◆ RECORDS SUPPLIED ◆

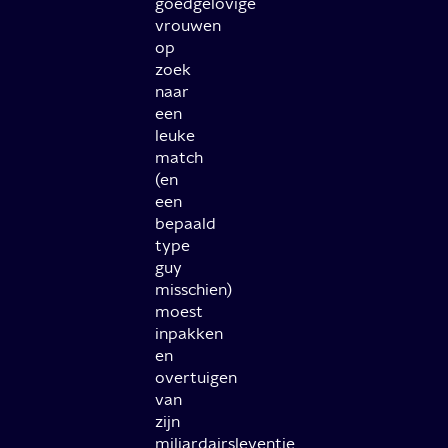
goedgelovige
vrouwen
op
zoek
naar
een
leuke
match
(en
een
bepaald
type
guy
misschien)
moest
inpakken
en
overtuigen
van
zijn
miljardairsleventje.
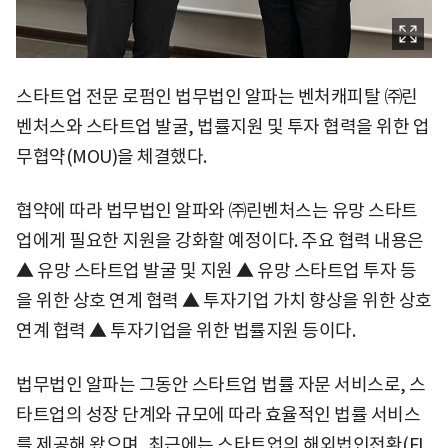
스타트업 전문 로펌인 법무법인 알파는 벤처캐피탈 ㈜린
벤처스와 스타트업 발굴, 법률지원 및 투자 협력을 위한 업
무협약(MOU)을 체결했다.
협약에 따라 법무법인 알파와 ㈜린벤처스는 유망 스타트
업에게 필요한 지원을 강화할 예정이다. 주요 협력 내용은
▲ 유망 스타트업 발굴 및 지원 ▲ 유망 스타트업 투자 등
을 위한 상호 연계 협력 ▲ 투자기업 가치 향상을 위한 상호
연계 협력 ▲ 투자기업을 위한 법률지원 등이다.
법무법인 알파는 그동안 스타트업 법률 자문 서비스로, 스
타트업의 성장 단계와 규모에 따라 효율적인 법률 서비스
를 제공해 왔으며, 최근에는 스타트업의 해외법인전환(FL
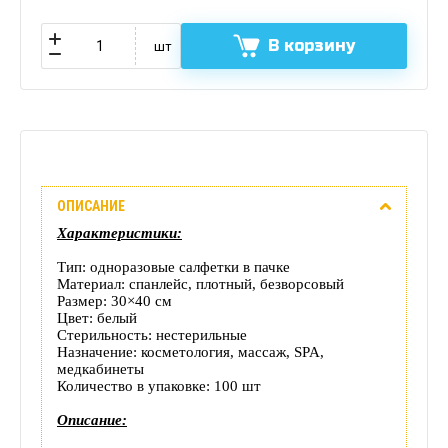
В корзину
шт
Описание
ОПИСАНИЕ
Отзывы
Характеристики:
(0)
Тип: одноразовые салфетки в пачке
Материал: спанлейс, плотный, безворсовый
Доставка
Размер: 30×40 см
Цвет: белый
Стерильность: нестерильные
этого
Назначение: косметология, массаж, SPA,
медкабинеты
товара
Количество в упаковке: 100 шт
Описание:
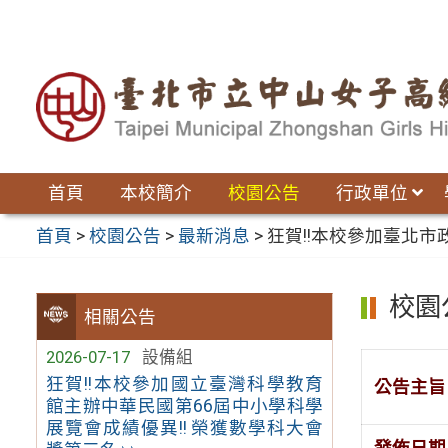
跳
至
主
要
內
容
區
首頁
本校簡介
校園公告
行政單位
首頁
>
校園公告
>
最新消息
>
狂賀!!本校參加臺北
校園
相關公告
2026-07-17
設備組
狂賀!!本校參加國立臺灣科學教育
公告主旨
館主辦中華民國第66屆中小學科學
展覽會成績優異!! 榮獲數學科大會
發佈日期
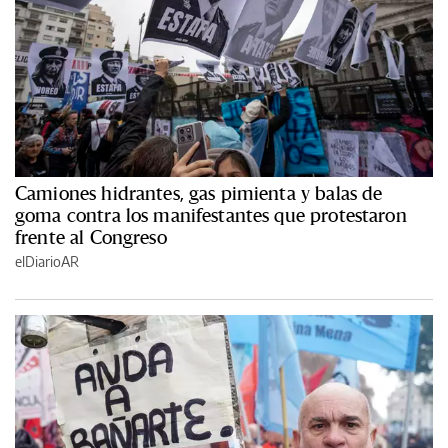
Camiones hidrantes, gas pimienta y balas de
goma contra los manifestantes que protestaron
frente al Congreso
elDiarioAR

◆ TASK OBJECTIVE ◆
A word-for-word copy of the listing is the goal; keep every picture out of it.

◆ ANSWER TO THE PROBLEM ◆
goedgelovige
vrouwen
op
zoek
naar
een
leuke
match
(en
een
bepaald
type
guy
misschien)
moest
inpakken
en
overtuigen
van
zijn
miljardairsleventje.
스타트업 전문 로펌인 법무법인 알파는 벤처캐피탈 ㈜린
벤처스와 스타트업 발굴, 법률지원 및 투자 협력을 위한 업
무협약(MOU)을 체결했다.
협약에 따라 법무법인 알파와 ㈜린벤처스는 유망 스타트
업에게 필요한 지원을 강화할 예정이다. 주요 협력 내용은
▲ 유망 스타트업 발굴 및 지원 ▲ 유망 스타트업 투자 등
을 위한 상호 연계 협력 ▲ 투자기업 가치 향상을 위한 상호
연계 협력 ▲ 투자기업을 위한 법률지원 등이다.
법무법인 알파는 그동안 스타트업 법률 자문 서비스로, 스
타트업의 성장 단계와 규모에 따라 효율적인 법률 서비스
를 제공해 왔으며, 최근에는 스타트업의 해외법인전환(FL
В корзину
шт
Описание
ОПИСАНИЕ
Отзывы
Характеристики:
(0)
Тип: одноразовые салфетки в пачке
Материал: спанлейс, плотный, безворсовый
Доставка
Размер: 30×40 см
Цвет: белый
Стерильность: нестерильные
этого
Назначение: косметология, массаж, SPA,
медкабинеты
товара
Количество в упаковке: 100 шт
Описание:
跳
至
主
要
內
容
區
首頁
本校簡介
校園公告
行政單位
首頁
>
校園公告
>
最新消息
>
狂賀!!本校參加臺北
校園
相關公告
2026-07-17
設備組
狂賀!!本校參加國立臺灣科學教育
公告主旨
館主辦中華民國第66屆中小學科學
展覽會成績優異!! 榮獲數學科大會
發佈日期
Camiones hidrantes, gas pimienta y balas de
goma contra los manifestantes que protestaron
frente al Congreso
elDiarioAR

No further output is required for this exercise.